Below are the records; tally the lines in them that include the word "Ayuntamiento" and reply with the number alone.

-- Opening Marker --

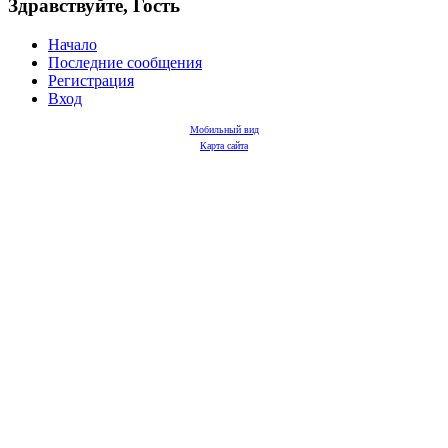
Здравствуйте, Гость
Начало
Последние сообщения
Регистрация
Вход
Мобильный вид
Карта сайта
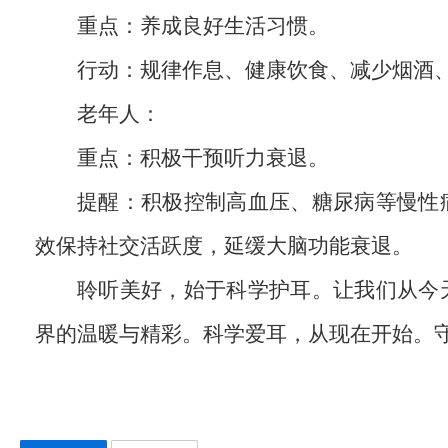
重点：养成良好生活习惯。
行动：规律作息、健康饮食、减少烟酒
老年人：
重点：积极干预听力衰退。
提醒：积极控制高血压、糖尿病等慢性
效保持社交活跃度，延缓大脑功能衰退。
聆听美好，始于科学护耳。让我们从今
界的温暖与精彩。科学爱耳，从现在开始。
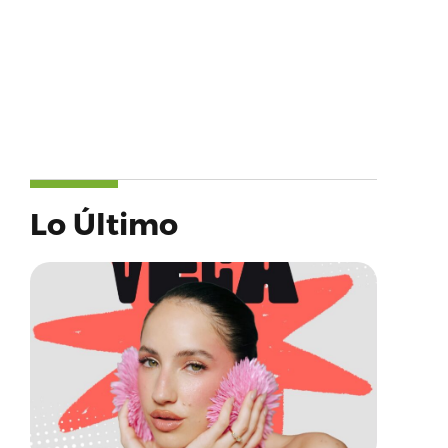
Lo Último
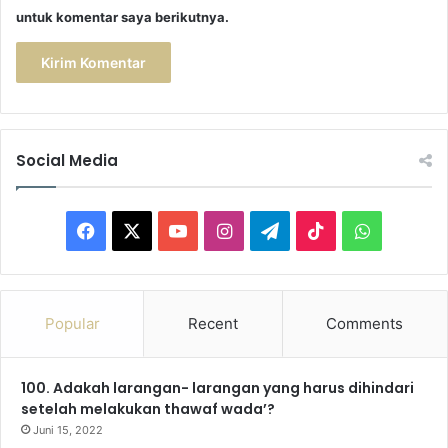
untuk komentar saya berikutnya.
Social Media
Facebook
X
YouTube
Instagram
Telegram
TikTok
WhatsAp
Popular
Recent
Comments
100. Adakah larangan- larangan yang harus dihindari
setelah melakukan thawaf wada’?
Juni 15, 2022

-- Closing Marker --
-- Opening Marker --

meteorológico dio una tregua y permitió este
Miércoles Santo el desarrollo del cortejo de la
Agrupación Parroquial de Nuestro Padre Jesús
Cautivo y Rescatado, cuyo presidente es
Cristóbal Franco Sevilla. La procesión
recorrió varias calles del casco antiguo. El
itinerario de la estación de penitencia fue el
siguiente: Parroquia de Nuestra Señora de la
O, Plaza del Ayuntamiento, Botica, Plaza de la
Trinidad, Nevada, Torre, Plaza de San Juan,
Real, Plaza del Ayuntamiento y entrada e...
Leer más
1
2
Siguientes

-- Closing Marker --

Answer section: 2